Fibroadenom, meme dokusunda yer alan bir tümördür ve meme kanserinden farklıdır. Genellikle 20-30 yaşlarındaki kadınlarda yaygın olarak görülür.
Fibroadenomun içeriği, sertleşmiş bağ dokusundan ve glandüler doku hücrelerinden oluşur. Tümör, gelişim aşamasındayken hızlı büyüme gösterebilir, ancak daha sonra büyümesi yavaşlar.

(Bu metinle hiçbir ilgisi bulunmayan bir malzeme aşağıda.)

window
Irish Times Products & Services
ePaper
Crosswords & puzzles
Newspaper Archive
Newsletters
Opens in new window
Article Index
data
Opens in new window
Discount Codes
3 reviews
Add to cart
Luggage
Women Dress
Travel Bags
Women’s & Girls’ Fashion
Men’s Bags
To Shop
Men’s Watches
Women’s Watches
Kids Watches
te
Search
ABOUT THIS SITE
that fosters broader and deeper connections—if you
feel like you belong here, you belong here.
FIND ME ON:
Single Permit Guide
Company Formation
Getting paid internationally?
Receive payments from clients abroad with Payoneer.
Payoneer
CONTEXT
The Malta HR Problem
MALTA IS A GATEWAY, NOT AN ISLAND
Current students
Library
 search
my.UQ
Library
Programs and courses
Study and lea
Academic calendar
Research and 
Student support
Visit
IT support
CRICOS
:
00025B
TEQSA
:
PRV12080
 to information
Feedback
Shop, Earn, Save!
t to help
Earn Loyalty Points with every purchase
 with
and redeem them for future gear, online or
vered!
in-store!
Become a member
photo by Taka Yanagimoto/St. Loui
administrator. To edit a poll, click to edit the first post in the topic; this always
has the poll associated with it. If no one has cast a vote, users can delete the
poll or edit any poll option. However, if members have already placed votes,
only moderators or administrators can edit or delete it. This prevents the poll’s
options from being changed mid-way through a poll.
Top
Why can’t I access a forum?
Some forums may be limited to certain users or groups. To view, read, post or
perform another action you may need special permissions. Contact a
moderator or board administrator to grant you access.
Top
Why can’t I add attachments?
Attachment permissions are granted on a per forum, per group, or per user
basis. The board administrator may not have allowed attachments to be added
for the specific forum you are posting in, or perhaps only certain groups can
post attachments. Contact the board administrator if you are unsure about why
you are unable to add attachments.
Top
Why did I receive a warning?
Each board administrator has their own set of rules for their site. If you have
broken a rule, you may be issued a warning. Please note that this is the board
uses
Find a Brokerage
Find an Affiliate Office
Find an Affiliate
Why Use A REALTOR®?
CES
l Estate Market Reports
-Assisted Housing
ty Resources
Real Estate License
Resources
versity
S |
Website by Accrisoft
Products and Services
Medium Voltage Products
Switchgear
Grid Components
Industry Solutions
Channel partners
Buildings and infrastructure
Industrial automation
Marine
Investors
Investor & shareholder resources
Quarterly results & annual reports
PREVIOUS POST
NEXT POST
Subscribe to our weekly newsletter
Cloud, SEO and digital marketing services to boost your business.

Fibroadenomlar genellikle ağrısızdır, ancak bazı kadınlarda birkaç gün öncesine kadar hassasiyet veya ağrıya neden olabilir. Bununla birlikte, tümörlü alan genellikle meme dokusu içinde kolayca hareket edebilir.
Fibroadenom Nedir?
Fibroadenom, kadınların meme dokusunda sık rastlanan iyi huylu bir tümördür. Yaşamın farklı dönemlerinde görülebilir ve genellikle 20-40 yaş aralığındaki kadınlarda görülür. Meme kanserinden farklıdır ve kanser riski taşımaz. Genellikle ağrısızdır ve elle hissedilebilir bir yumru şeklinde ortaya çıkar. Diğer belirtileri arasında meme hassasiyeti, meme başı akıntısı gibi durumlar yer alır. Fibroadenomun tedavi edilmesi gerekmeyebilir ve duruma göre takip edilir.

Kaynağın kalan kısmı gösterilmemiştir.